Fishkin Lucks secured today a complete dismissal of a putative nationwide class action brought in the United States District Court for the Eastern District of New York against the Firm’s client, Western Union, and various co-defendants, including other money transfer companies, a telecommunications company, the government of Haiti, and former and current Haitian government officials. The class action complaint, which sought $1.5 billion in damages, contained federal antitrust and various state law claims arising from fees that were imposed on billions of dollars of money transfers and phone calls made from Haiti. The plaintiffs contended that the fees, which the Haitian government implemented in 2011 for the stated goal of raising money for public education, were actually part of a sweeping antitrust conspiracy allegedly orchestrated by“principal architect and ringleader,” Michel Joseph Martelly, then-President-elect of Haiti. Plaintiffs alleged that the named defendants, including Western Union, conspired with Martelly and the Haitian government to impose the fees, which were enacted through various circulars and government documents that the plaintiffs claimed “ran afoul of the laws of Haiti.” Along with several other defendants, the Firm moved to dismiss plaintiffs’ class action complaint based on the “act of state” doctrine, which prohibits a U.S. court from adjudicating claims that necessarily require a judgment into the propriety of official actions of a foreign government and its leaders, and under the doctrine of forum non conveniens. In a detailed opinion, the Court (Hall, J.) adopted the Firm’s arguments in full and dismissed the complaint with prejudice, finding that the act of state and forum non conveniens doctrines each independently warranted dismissal. A Law360 article reporting on the decision can be found here.

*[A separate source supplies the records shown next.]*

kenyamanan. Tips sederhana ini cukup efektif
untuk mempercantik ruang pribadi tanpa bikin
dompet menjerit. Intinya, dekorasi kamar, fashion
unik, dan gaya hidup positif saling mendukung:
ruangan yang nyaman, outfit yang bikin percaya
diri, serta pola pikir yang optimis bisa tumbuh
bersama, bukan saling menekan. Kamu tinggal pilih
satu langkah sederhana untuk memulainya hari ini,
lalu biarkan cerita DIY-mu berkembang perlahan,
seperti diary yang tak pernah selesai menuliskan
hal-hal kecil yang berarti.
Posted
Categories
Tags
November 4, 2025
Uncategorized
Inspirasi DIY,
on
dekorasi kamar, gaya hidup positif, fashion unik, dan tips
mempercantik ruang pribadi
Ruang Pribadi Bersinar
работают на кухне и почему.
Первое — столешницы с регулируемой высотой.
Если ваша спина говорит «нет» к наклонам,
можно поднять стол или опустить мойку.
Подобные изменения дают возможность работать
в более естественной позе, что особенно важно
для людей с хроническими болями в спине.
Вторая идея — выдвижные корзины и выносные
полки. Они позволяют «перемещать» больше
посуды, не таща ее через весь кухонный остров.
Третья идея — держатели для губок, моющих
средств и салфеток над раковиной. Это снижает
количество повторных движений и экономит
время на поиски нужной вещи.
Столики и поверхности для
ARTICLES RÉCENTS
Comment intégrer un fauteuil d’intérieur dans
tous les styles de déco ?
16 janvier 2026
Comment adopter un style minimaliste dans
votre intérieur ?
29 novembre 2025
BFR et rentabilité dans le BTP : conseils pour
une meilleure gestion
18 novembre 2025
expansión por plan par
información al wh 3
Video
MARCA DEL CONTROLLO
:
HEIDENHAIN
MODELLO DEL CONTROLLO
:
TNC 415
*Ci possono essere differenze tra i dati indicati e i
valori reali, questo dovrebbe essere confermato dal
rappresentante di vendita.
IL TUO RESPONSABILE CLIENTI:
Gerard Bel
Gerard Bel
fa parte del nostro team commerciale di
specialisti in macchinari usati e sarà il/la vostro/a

Fishkin Lucks obtained summary judgment dismissing toxic tort cancer claims pending against its client in the United States District Court for the Western District of North Carolina. Plaintiff originally brought suit in the Philadelphia Court of Common Pleas, claiming that he contracted acute myelogenous leukemia from working with products that allegedly contained the chemical benzene, over the course of an almost forty-year career at Duke Energy in North Carolina and South Carolina. After the Firm successfully moved to dismiss the case based on forum non conveniens, and prevailed on appeal before the Pennsylvania Superior Court, which affirmed the dismissal, Plaintiff re-filed his claims in the Western District of North Carolina. Based on a fulsome factual record that the Firm developed while the case was pending in Philadelphia County, and extensive expert discovery conducted around the country after the case was re-filed in the Western District of North Carolina, the Firm moved for summary judgment arguing that the record evidence was insufficient to identify our client’s product with which Plaintiff allegedly worked or, therefore, that it contained any benzene. Following extensive briefing and a hearing, the Court (Conrad, J.) granted our motion, agreeing with the Firm’s arguments that Plaintiff had failed to present sufficient evidence identifying our client’s product with which he allegedly work as one that contained benzene.